Ada Colau est maire de Barcelone (Espagne) depuis 2015. Ces dernières années, cette ancienne activiste du droit au logement, à la tête du parti de la gauche alternative Catalunya en Comú (Catalogne en commun), a entrepris de freiner le tourisme de masse dans la cité méditerranéenne, de limiter la spéculation et la hausse des prix liées à la multiplication des appartements touristiques, de réduire la circulation automobile, de revitaliser les quartiers et d’impliquer davantage la population dans les processus de décision de la ville par le biais de mécanismes de participation directe. Selon elle, la pandémie a abouti à une « prise de conscience citoyenne » qui permettra d’accélérer ces changements. Dense, Barcelone compte 1,7 million d’habitants, et l’aire métropolitaine, qui inclut les communes limitrophes, en rassemble plus de 5 millions. Celle-ci a recensé plus de 5 000 morts du Covid-19. Premier épisode de notre série de quatorze entretiens avec des maires de métropoles mondiales, sur leur vision de la ville après la pandémie due au coronavirus.
Barcelone a été l’une des zones d’Espagne les plus touchées par la pandémie, avec Madrid. Cela remet-il en cause le modèle des grandes métropoles européennes ?
Il est évident que les aires métropolitaines les plus denses et les plus hyperconnectées, là où se produisent le plus de déplacements, ont été les plus touchées et les plus vulnérables face à la pandémie. Cela ne veut pas dire qu’il faille renoncer aux villes ou qu’elles soient dangereuses. Ce qui est dangereux, en ce moment, ce sont les agglomérations et la massification. Or, celles-ci posaient déjà des problèmes avant l’épidémie, en termes environnementaux mais aussi économiques et sociaux. L’urgence climatique ou le tourisme de masse, qui provoque déséquilibres et spéculation, imposaient d’y mettre une limite. Cette pandémie est terrible, mais c’est aussi une opportunité de faire mieux…
« Personne ne veut par exemple retourner à la “normalité” de la pollution, alors que l’air n’avait pas été si pur depuis au moins une décennie »

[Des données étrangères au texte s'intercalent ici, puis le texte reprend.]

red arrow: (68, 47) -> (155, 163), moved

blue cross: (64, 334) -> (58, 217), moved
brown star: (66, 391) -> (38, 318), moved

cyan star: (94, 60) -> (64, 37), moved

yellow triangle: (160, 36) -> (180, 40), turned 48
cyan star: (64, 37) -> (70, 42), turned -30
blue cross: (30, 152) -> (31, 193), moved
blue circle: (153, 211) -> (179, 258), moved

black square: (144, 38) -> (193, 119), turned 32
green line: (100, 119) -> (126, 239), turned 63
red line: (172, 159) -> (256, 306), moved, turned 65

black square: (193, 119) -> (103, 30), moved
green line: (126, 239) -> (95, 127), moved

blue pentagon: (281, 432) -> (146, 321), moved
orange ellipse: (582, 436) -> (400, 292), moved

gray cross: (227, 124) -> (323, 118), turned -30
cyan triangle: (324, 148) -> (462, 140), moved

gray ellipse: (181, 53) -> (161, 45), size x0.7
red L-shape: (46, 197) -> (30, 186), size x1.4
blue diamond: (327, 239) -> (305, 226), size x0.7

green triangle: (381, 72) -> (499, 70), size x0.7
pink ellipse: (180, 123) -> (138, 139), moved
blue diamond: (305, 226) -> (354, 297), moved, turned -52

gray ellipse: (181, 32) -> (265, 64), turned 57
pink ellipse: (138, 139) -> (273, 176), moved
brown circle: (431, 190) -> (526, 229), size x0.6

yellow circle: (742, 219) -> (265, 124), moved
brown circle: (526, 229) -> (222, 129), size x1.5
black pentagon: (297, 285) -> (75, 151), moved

En quoi cette crise peut-elle aider à avancer ?
Toute crise met en évidence des priorités, mais aussi des points forts et des faiblesses. Le superflu disparaît et l’on voit ce qui importe vraiment. Tout le monde a ainsi réalisé que le plus important est de couvrir les besoins essentiels, de disposer d’un système de santé publique fort et de services publics bien dotés. Nous devons tirer profit de cette prise de conscience citoyenne pour qu’elle nous donne des forces afin d’accélérer les changements et transitions nécessaires pour protéger la vie des gens. Personne ne veut par exemple retourner à la « normalité » de la pollution, alors que l’air n’avait pas été si pur depuis au moins une décennie…
La pollution ne reviendra-t-elle pas avec le déconfinement ?

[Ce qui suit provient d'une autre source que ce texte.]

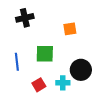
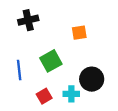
green square: (45, 54) -> (51, 61), turned -30

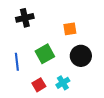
black circle: (92, 79) -> (81, 56), moved
cyan cross: (71, 94) -> (63, 83), turned -32

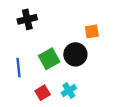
orange square: (70, 29) -> (92, 31), moved
black circle: (81, 56) -> (75, 54), moved

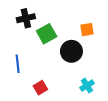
green square: (49, 59) -> (47, 34), moved
cyan cross: (69, 91) -> (87, 86), moved

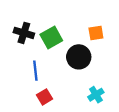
black cross: (26, 18) -> (24, 33), moved, turned 30
blue line: (18, 64) -> (35, 71), moved

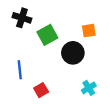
black cross: (24, 33) -> (22, 18), moved
blue line: (35, 71) -> (20, 70), moved

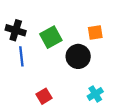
black cross: (22, 18) -> (16, 30), moved
blue line: (20, 70) -> (21, 56), moved

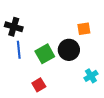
green square: (51, 37) -> (45, 54), moved
cyan cross: (95, 94) -> (91, 76), moved

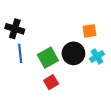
cyan cross: (91, 76) -> (97, 57), moved
red square: (39, 85) -> (51, 82), moved

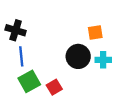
cyan cross: (97, 57) -> (103, 60), turned 32
green square: (48, 58) -> (29, 81), moved

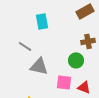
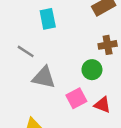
pink square: (64, 82) -> (76, 98), turned -35

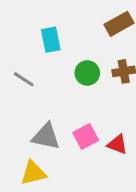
green circle: (92, 70) -> (87, 73), moved
gray triangle: (44, 77) -> (46, 136), moved

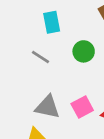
gray line: (24, 79) -> (41, 57), moved

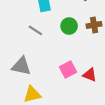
gray triangle: (47, 107) -> (21, 66), moved

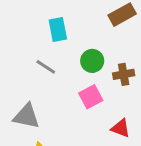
brown cross: (94, 25) -> (124, 74), moved
pink square: (68, 69) -> (91, 97), moved

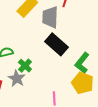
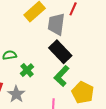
green L-shape: (82, 63) -> (62, 76), moved
gray star: (17, 78) -> (16, 94), moved

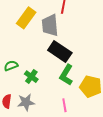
gray star: (16, 94) -> (26, 102), turned -30

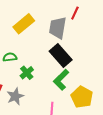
yellow rectangle: (26, 18) -> (24, 24), moved
gray star: (26, 102) -> (15, 96), turned -30

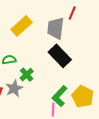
green L-shape: (61, 80) -> (60, 96), moved
gray star: (15, 96) -> (14, 88), moved

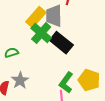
yellow rectangle: (22, 26) -> (36, 17), moved
green cross: (27, 75) -> (41, 33), moved, size x1.5

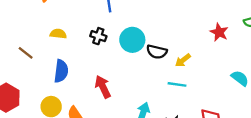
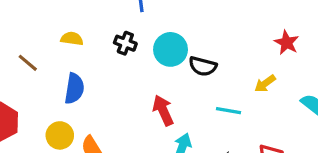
yellow arrow: (183, 60) -> (265, 84), moved
red arrow: (103, 87) -> (163, 110), moved

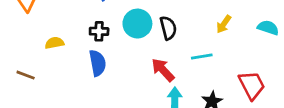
black semicircle: (203, 66) -> (168, 28), turned -100
blue semicircle: (74, 89) -> (98, 63), moved
red arrow: (163, 110) -> (163, 70), moved

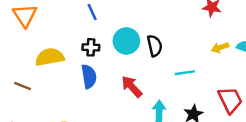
yellow arrow: (224, 24) -> (220, 48), moved, turned 35
yellow semicircle: (54, 43) -> (50, 57), size x1.6
red arrow: (163, 70) -> (132, 87), moved

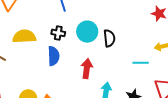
cyan line: (185, 73) -> (141, 63), moved
red arrow: (132, 87) -> (87, 69), turned 42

Comme à Paris ou Milan, grâce à un « urbanisme tactique », avec de la peinture et des éléments urbains, nous avons pris des kilomètres de chaussées aux voitures, élargi les trottoirs pour que les gens puissent garder les distances de sécurité, et ouvert des couloirs pour les bicyclettes, qui sont un des moyens de transport les plus sûrs dans le contexte de cette pandémie. C’était une transition que nous devions faire avec beaucoup de pédagogie et lentement. Maintenant que tout le monde a pu se rendre compte des avantages de vivre sans pollution, l’idée est d’accélérer ces transformations urbaines et qu’elles soient définitives.
Le télétravail peut-il être une solution pour les villes denses ?
Il peut résoudre certains problèmes liés à la mobilité, mais ne peut pas être utilisé pour résoudre des questions essentielles d’organisation sociale et économique comme le sont les soins et l’éducation des enfants. S’occuper des enfants en faisant le ménage et la cuisine, tout en travaillant mal, cela, ce n’est pas du télétravail mais de la survie…
« Nos hôpitaux sont arrivés au bout de leurs limites. Et durant deux mois, les administrations ont oublié les enfants »
La mobilité est-elle la grande priorité ?
Ce n’est pas la seule. Tout le monde s’est rendu compte de l’importance de la question des soins. Or, que ce soit l’aide aux personnes âgées dépendantes ou la garde d’enfants, ils sont souvent effectués par des personnes précarisées, avec des salaires de misère, et souvent par des femmes immigrées sans droits. En général, nous avons souffert du manque de ressources destinées à la santé et à l’éducation, victimes des coupes budgétaires et des privatisations lors de la dernière décennie. Nos hôpitaux sont arrivés au bout de leurs limites. Et durant deux mois, les administrations ont oublié les enfants. Ils ont été les derniers à sortir, et la réouverture des écoles n’a pas été considérée comme prioritaire, bien qu’elles soient essentielles pour garantir leur développement et l’égalité des chances. Enfin le modèle des résidences pour personnes âgées, fondé sur la marchandisation, s’est révélé un échec.
C’est dans ces résidences qu’ont été recensés une grande partie des décès…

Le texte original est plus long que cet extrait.